После чего налила мне еще полный стакан пахты и стала собирать со стола, причем время от времени, усмехаясь, останавливалась, щурила глаза и, выставив нижнюю губу, дула себе в лицо, в свое прекрасное лицо.

Как все оживает в темноте, внезапно в маточных грядах блеснет что-то, словно раскрываются глаза, а шорох — он не от ветра, это два кривых колышка трутся друг о друга. Суетня и частый топоток в траве, при свете месяца что-то сворачивается клубком, лежит, сжавшись в комочек, мертвец мертвецом; тополя непрестанно шелестят, зеленый лист, серебряный лист, кто там на воле на что-то наступит, должен быть готов к тому, что это мягкое и что оно побежит туда, к голубым елям, запах голубых елей спорит с доносящимся издалека запахом свежескошенного сена; а теперь надо задвинуть засов. Над лугами крик какой-то птицы, а на отдаленных дворах лай собак, они спрашивают, прислушиваются, отвечают: «Ну, отзовись же, мы сторожим округу».

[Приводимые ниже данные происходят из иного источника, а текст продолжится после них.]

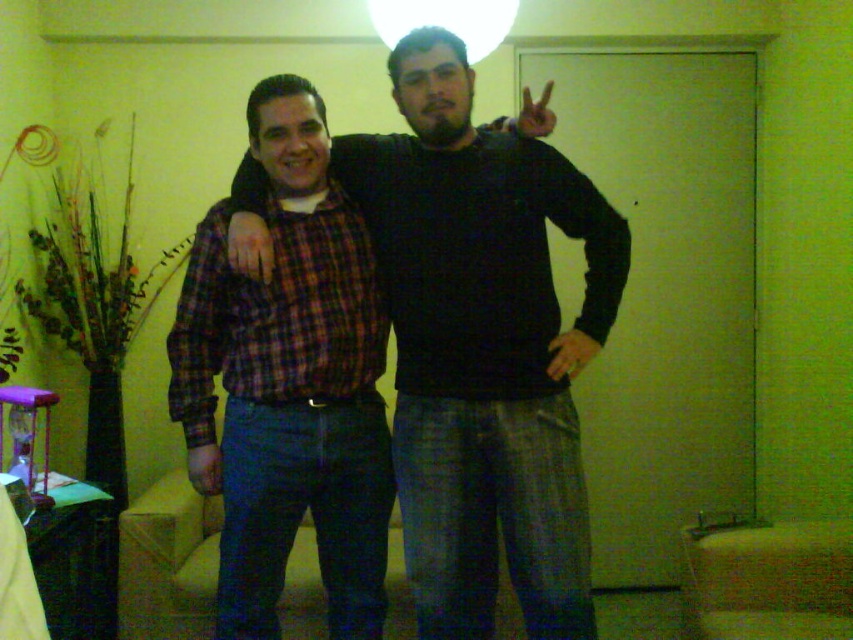 You are planning to hang a picture frame that is 1 meter tall on the light green wall between the plaid fabric shirt at center and the white matte lampshade at upper center. Is there enough vertical space between them to fit the frame?

The plaid fabric shirt at center is located below the white matte lampshade at upper center. Since the picture frame is 1 meter tall, we need to know the distance between them. However, the exact vertical distance isn not provided in the description. Therefore, it is uncertain if there is enough space to fit the frame.

You are standing in the living room and need to place a small package between the plaid fabric shirt at center and the white matte lampshade at upper center. Which object should you place the package closer to if you want it nearer to the lampshade?

The plaid fabric shirt at center is to the right of the white matte lampshade at upper center, so to place the package nearer to the lampshade, you should position it closer to the white matte lampshade at upper center.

Было уже совсем темно, когда он послал меня в Холленхузен, в «Немецкий дом»; вернувшись от бурильщиков, он немного покачивался, дважды довольно-таки неуклюже поцеловал Доротею, посмеялся над собой и попросил сварить ему кофе. Что Ина помогает кельнерше в «Немецком доме» — против этого шеф не возражал, но, взглянув на часы, послал меня за ней.

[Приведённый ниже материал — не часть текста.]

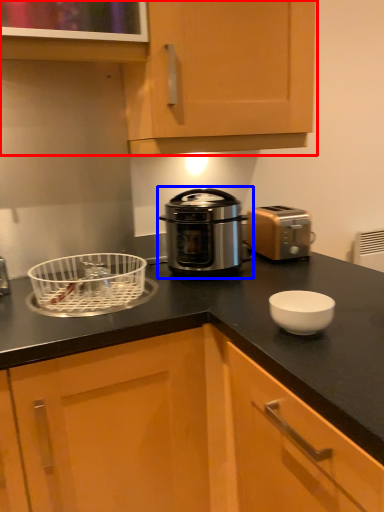 Question: Which object appears closest to the camera in this image, cabinetry (highlighted by a red box) or home appliance (highlighted by a blue box)?

Choices:
 (A) cabinetry
 (B) home appliance

Answer: (A)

— Вам незачем торопиться, Бруно, — сказал он, — только возвращайтесь благополучно домой.

Голоса, я все время слышал за собой голоса, когда бежал по Тополиной аллее, будто кто-то первый начинал и голос его отличался какой-то особой звучностью, он все повторял одну и ту же фразу, а другие голоса отвечали ему, так продолжалось до самого «Немецкого дома», лишь на ярком свету они смолкли. Я не решился просто так войти; в старую пивную, в «Загляни-ка», я вошел бы не раздумывая, но в новый «Немецкий дом», сложенный из красного кирпича и такой большой и просторный, с множеством окон, я так сразу не осмелился войти, сперва обошел дом и все жался к стенам.

На дворе тележка, выступ стены, сложенные штабелем пивные бочки; вмиг я залез наверх и, присев, подобрался к большому окну. Они сидели там и показывали друг другу фотографии, писали что-то на маленьких листочках, некоторые разгуливали по залу с большими стаканами и чокались; там, где они стояли группками, они клали руку на плечо соседа, так, как это делает, разговаривая со мной, Мирко. Я увидел седовласого, он сидел во главе длинного стола, увидел однорукого — окруженный дружками, он все балагурил, — и вдруг узнал того узколицего, что обратился к шефу с таким неожиданным вопросом; Ина с подносом как раз проходила мимо него.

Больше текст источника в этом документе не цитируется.